– Pois então, tenho pensado nesta semana sobre algo que me incomodou um pouco e ao mesmo tempo deu um certo alivio.
– No que foi que você pensou?
– Pensei que eu entendi um pouco do meu marasmo… eu leio um monte de coisas, treino um monte de coisas, mas no final eu estou sempre em casa.
– Hum… continue…
– Tipo, eu não saio, não uso, não dou utilidade para o que eu aprendo, daí é claro que com o tempo o aprendizado fica “inútil!.
– Muito bom… o que quer dizer que você tem muitas competências, mas poucos lugares para usá-la, porque será disso?
– Eu acho que é porque eu sempre corria atrás do que me diziam que eu tinha que aprender, do que eu era ruim em fazer, mas poucas vezes atrás do que eu queria de verdade. Daí fico lá super competente, mas sem o desejo para ir atrás de algo.
– Profundo isso não é?
– Pois é… por isso que esta semana estou sentindo um misto de ansiedade com leveza…
– Isso, tensão positiva né? Aquela que faz a gente se preparar para a ação!
O mundo de hoje exige muitas competências e é altamente competitivo. Isso possui vantagens e desvantagens.
Enquanto terapeuta a desvantagem mais óbvia que consigo observar é que, embora exista um discurso que diz que o indivíduo é a coisa mais importante o que acabamos tendo, na verdade, é uma sociedade que visa as funções e não o indivíduo. As funções que mantém o consumo e o mercado ativo se tornam mais importantes do que o indivíduo e seus desejos e a confusão entre desejar e consumir tem ficado cada vez mais estreita e nebulosa.
Obviamente não sou contra a competência, creio que quanto mais competentes somos, melhor para nós, pois poderemos operar no mundo de uma forma mais adequada. Porém a pergunta: me tornar competente para que? Fica sem resposta. “Porque o mercado precisa” é uma resposta altamente fria, na minha opinião, embora saiba que no nosso contexto atual ela é verdadeira, é importante refletir no que esse pensamento pode trazer para a nossa percepção de indivíduo.
Se a resposta “porque o mercado precisa” é a correta então tenho que me importar mais com o que “mercado” (quem é ele, afinal de contas?) deseja e não com o que eu desejo. Treinamos as pessoas para olharem para fora ao invés de olharem para dentro e reclamamos que vivemos numa era em que as pessoas não tem um sentido de vida plenamente desenvolvido. Assim, entendo que hoje temos pessoas muito competentes, mas que não possuem desejos, apenas “vontades de consumo”.
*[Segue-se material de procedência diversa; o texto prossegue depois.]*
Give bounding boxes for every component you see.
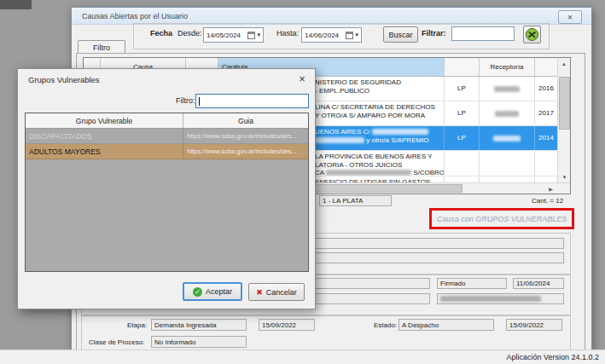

Percebo os adolescentes hoje com esta inquietação de uma forma diferente de quando eu mesmo era adolescente. O discurso de “fazer a diferença” não está enraizado no desejo da pessoa, mas sim num discurso social. Isso é alarmante à meu ver, porque, como poderemos “fazer a diferença” se nem este discurso é nosso? Se a ideia que baseia nossas ações não é nossa, creio que será difícil a pessoa “fazer a diferença”, “trazer algo inovador” para o mundo. Pois é justamente no indivíduo e no seu poder de criação que reside a “diferença” que é ao mesmo tempo benção e maldição: benção quando sabemos olhar, validar e dar lugar de existência, maldição quando, pelo contrário, destruímos a diferença do outro.
Assim, eu me pergunto: o que poderia acontecer se a necessidade de ser super competente fosse diminuída em prol da necessidade de aprender o que se deseja de verdade? O que iria acontecer se as pessoas fossem mais incentivadas à pensarem e realizarem o desejo que trazem consigo do que ficarem criando competências e mais competências para um tal “mercado” de trabalho. Como disse Joseph Campbell, a questão não é se vamos mudar o mundo, mas se vamos conseguir existir no mundo enquanto indivíduos. Se vamos dizer “sim” para o sistema ou “não” para o sistema. E, indo um pouco além, se o sistema vai servir à si próprio ou se ele vai nos servir?